(What you have to do)
The answer must be every line from the entries below that includes "Medio".

Page-level text extractions
┌──
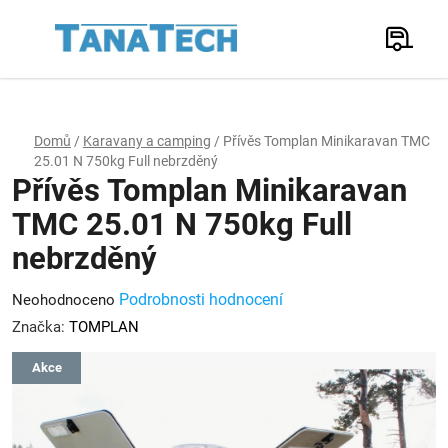
Přejít
na
Hledat
obsah
N
K
Domů
/
Karavany a camping
/
Přívěs Tomplan Minikaravan TMC
25.01 N 750kg Full nebrzděný
Přívěs Tomplan Minikaravan
TMC 25.01 N 750kg Full
nebrzděný
Průměrné
Podrobnosti hodnocení
Neohodnoceno
hodnocení
Značka:
TOMPLAN
produktu
Akce
je
0,0
z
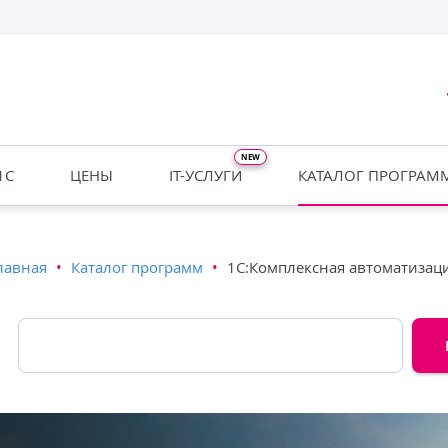
1С
ЦЕНЫ
IT-УСЛУГИ
КАТАЛОГ ПРОГРАМ
лавная
•
Каталог программ
•
1С:Комплексная автоматизац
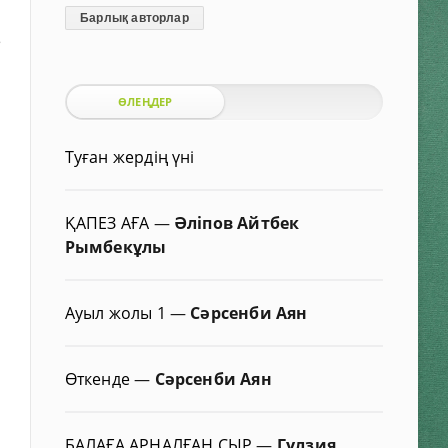
Барлық авторлар
е
ӨЛЕҢДЕР
ы
Туған жердің үні
ҚАПЕЗ АҒА
—
Әліпов Айтбек
Рымбекұлы
Ауыл жолы 1
—
Сәрсенби Аян
Өткенде
—
Сәрсенби Аян
БАЛАҒА АРНАЛҒАН СЫР
—
Гүлзия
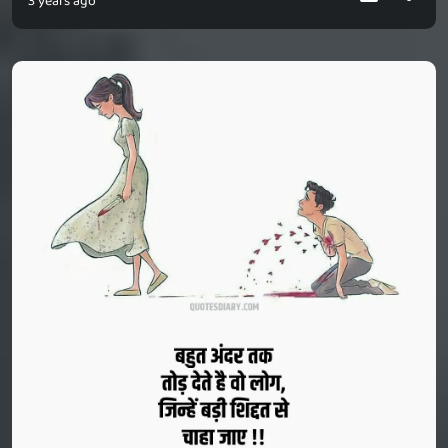
3 years ago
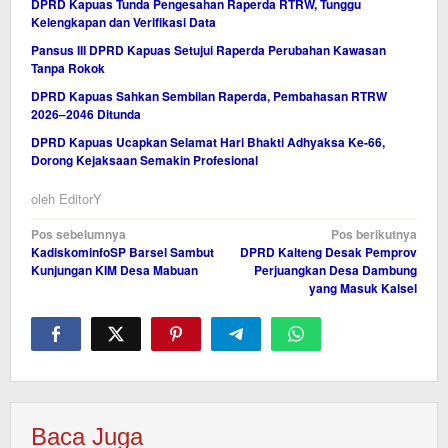
DPRD Kapuas Tunda Pengesahan Raperda RTRW, Tunggu
Kelengkapan dan Verifikasi Data
Pansus III DPRD Kapuas Setujui Raperda Perubahan Kawasan
Tanpa Rokok
DPRD Kapuas Sahkan Sembilan Raperda, Pembahasan RTRW
2026–2046 Ditunda
DPRD Kapuas Ucapkan Selamat Hari Bhakti Adhyaksa Ke-66,
Dorong Kejaksaan Semakin Profesional
oleh
EditorY
Navigasi
Pos sebelumnya
Pos berikutnya
KadiskominfoSP Barsel Sambut
DPRD Kalteng Desak Pemprov
pos
Kunjungan KIM Desa Mabuan
Perjuangkan Desa Dambung
yang Masuk Kalsel
Baca Juga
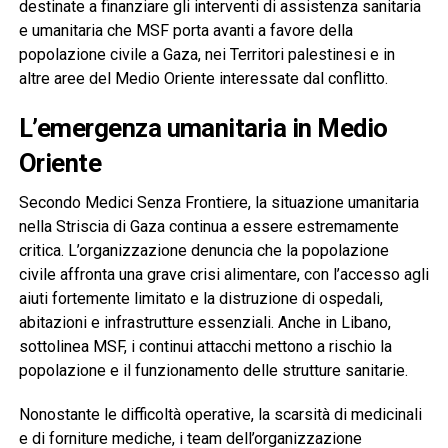
destinate a finanziare gli interventi di assistenza sanitaria
e umanitaria che MSF porta avanti a favore della
popolazione civile a Gaza, nei Territori palestinesi e in
altre aree del Medio Oriente interessate dal conflitto.
L’emergenza umanitaria in Medio
Oriente
Secondo Medici Senza Frontiere, la situazione umanitaria
nella Striscia di Gaza continua a essere estremamente
critica. L’organizzazione denuncia che la popolazione
civile affronta una grave crisi alimentare, con l’accesso agli
aiuti fortemente limitato e la distruzione di ospedali,
abitazioni e infrastrutture essenziali. Anche in Libano,
sottolinea MSF, i continui attacchi mettono a rischio la
popolazione e il funzionamento delle strutture sanitarie.
Nonostante le difficoltà operative, la scarsità di medicinali
e di forniture mediche, i team dell’organizzazione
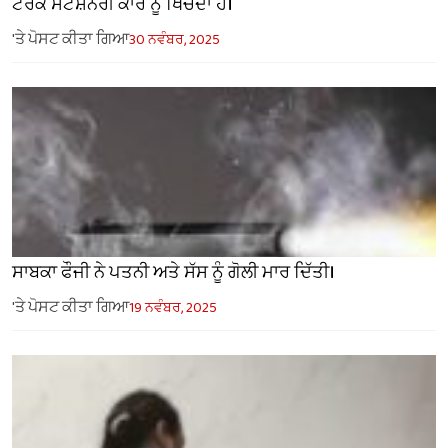
ਟਰੱਕ ਸਟੇਸ਼ਨਰੀ ਕਾਰ ਨੂੰ ਖਿੱਚਦਾ ਹੈ।
'ਤੇ ਪੋਸਟ ਕੀਤਾ ਗਿਆ
30 ਨਵੰਬਰ, 2025
ਸਾਬਕਾ ਫੌਜੀ ਨੇ ਪਤਨੀ ਅਤੇ ਸੱਸ ਨੂੰ ਗੋਲੀ ਮਾਰ ਦਿੱਤੀ।
'ਤੇ ਪੋਸਟ ਕੀਤਾ ਗਿਆ
19 ਨਵੰਬਰ, 2025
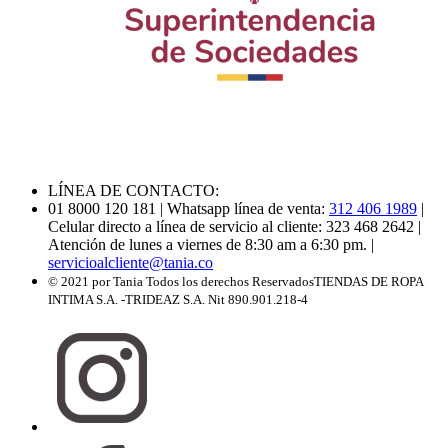
LÍNEA DE CONTACTO:
01 8000 120 181
| Whatsapp línea de venta:
312 406 1989
|
Celular directo a línea de servicio al cliente: 323 468 2642
|
Atención de lunes a viernes de 8:30 am a 6:30 pm.
|
servicioalcliente@tania.co
© 2021 por Tania Todos los derechos Reservados
TIENDAS DE ROPA
INTIMA S.A. -TRIDEAZ S.A. Nit 890.901.218-4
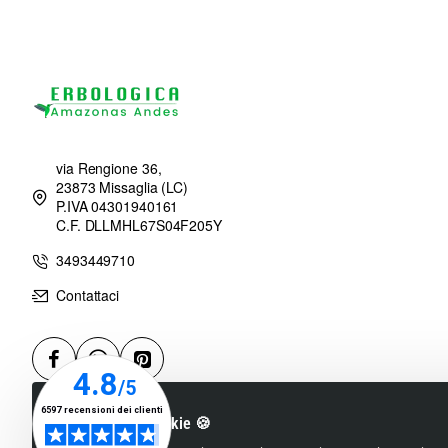
via Rengione 36,
23873 Missaglia (LC)
P.IVA 04301940161
C.F. DLLMHL67S04F205Y
3493449710
Contattaci
Utilizziamo i cookie 🍪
└──
(Your response)
altre aree del Medio Oriente interessate dal conflitto.
L’emergenza umanitaria in Medio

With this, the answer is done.